(DATA FOR THE TASK Opens)

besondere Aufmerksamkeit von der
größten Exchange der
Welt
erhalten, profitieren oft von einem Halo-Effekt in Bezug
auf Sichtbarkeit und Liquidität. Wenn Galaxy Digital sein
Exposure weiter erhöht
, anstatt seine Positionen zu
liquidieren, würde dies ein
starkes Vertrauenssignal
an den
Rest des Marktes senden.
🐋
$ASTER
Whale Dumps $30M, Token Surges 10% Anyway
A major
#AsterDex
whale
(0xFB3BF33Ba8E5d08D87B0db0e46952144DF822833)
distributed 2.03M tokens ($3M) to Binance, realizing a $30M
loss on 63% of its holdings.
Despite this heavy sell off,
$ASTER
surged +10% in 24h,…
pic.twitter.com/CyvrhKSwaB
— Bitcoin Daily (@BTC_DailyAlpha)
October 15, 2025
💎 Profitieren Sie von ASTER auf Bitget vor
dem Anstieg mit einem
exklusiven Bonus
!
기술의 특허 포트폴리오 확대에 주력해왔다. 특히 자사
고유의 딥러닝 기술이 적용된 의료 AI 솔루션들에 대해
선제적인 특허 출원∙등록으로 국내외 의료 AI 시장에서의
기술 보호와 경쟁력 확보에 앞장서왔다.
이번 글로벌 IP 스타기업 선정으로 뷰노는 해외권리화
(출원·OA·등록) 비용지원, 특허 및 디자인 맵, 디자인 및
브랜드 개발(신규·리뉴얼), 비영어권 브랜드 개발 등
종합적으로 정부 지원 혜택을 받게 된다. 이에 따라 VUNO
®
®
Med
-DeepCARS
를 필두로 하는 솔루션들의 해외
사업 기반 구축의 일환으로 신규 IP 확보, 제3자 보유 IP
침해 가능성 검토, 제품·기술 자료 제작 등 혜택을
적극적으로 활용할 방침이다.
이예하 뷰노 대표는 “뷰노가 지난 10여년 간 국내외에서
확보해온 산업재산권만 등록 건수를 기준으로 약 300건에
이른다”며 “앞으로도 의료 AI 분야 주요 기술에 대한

(DATA FOR THE TASK Closes)
(DATA FOR THE TASK Opens)

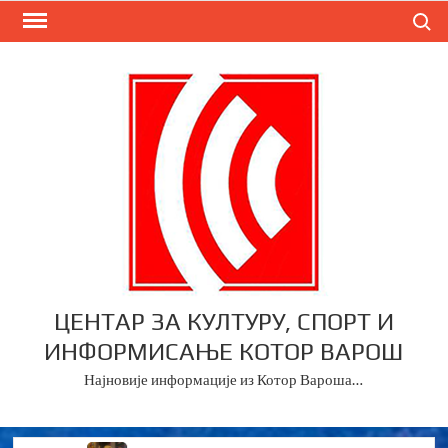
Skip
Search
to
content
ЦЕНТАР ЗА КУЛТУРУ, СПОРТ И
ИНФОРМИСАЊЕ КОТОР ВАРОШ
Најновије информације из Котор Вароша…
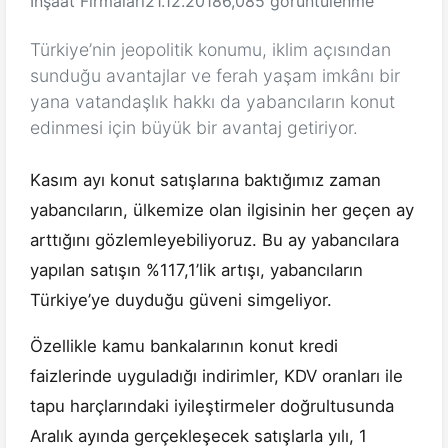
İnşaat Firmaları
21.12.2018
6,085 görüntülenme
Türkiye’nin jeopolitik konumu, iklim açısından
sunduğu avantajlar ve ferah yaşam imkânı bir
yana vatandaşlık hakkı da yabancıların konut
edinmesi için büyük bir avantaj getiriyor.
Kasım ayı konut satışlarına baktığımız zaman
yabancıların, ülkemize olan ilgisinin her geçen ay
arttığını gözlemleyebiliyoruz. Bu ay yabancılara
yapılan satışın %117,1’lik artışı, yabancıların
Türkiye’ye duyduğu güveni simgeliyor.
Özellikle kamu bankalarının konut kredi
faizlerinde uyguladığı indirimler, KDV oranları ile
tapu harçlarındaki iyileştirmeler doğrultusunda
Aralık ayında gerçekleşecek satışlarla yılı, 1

(DATA FOR THE TASK Closes)
(DATA FOR THE TASK Opens)

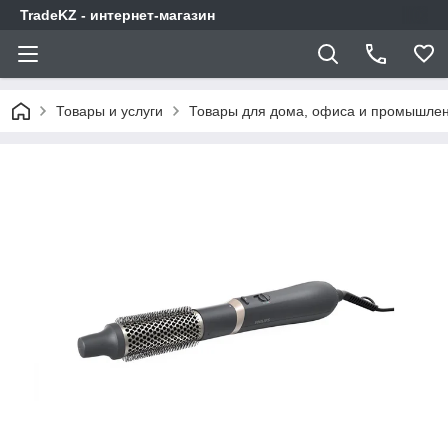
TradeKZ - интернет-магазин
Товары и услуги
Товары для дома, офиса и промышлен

(DATA FOR THE TASK Closes)

**TASK TO COMPLETE:** From the records above, repeat exactly the lines from the one with "erhalten, profitieren oft" through the one with "loss on 63% of its holdings.", both included.

**REPLY:**
erhalten, profitieren oft von einem Halo-Effekt in Bezug
auf Sichtbarkeit und Liquidität. Wenn Galaxy Digital sein
Exposure weiter erhöht
, anstatt seine Positionen zu
liquidieren, würde dies ein
starkes Vertrauenssignal
an den
Rest des Marktes senden.
🐋
$ASTER
Whale Dumps $30M, Token Surges 10% Anyway
A major
#AsterDex
whale
(0xFB3BF33Ba8E5d08D87B0db0e46952144DF822833)
distributed 2.03M tokens ($3M) to Binance, realizing a $30M
loss on 63% of its holdings.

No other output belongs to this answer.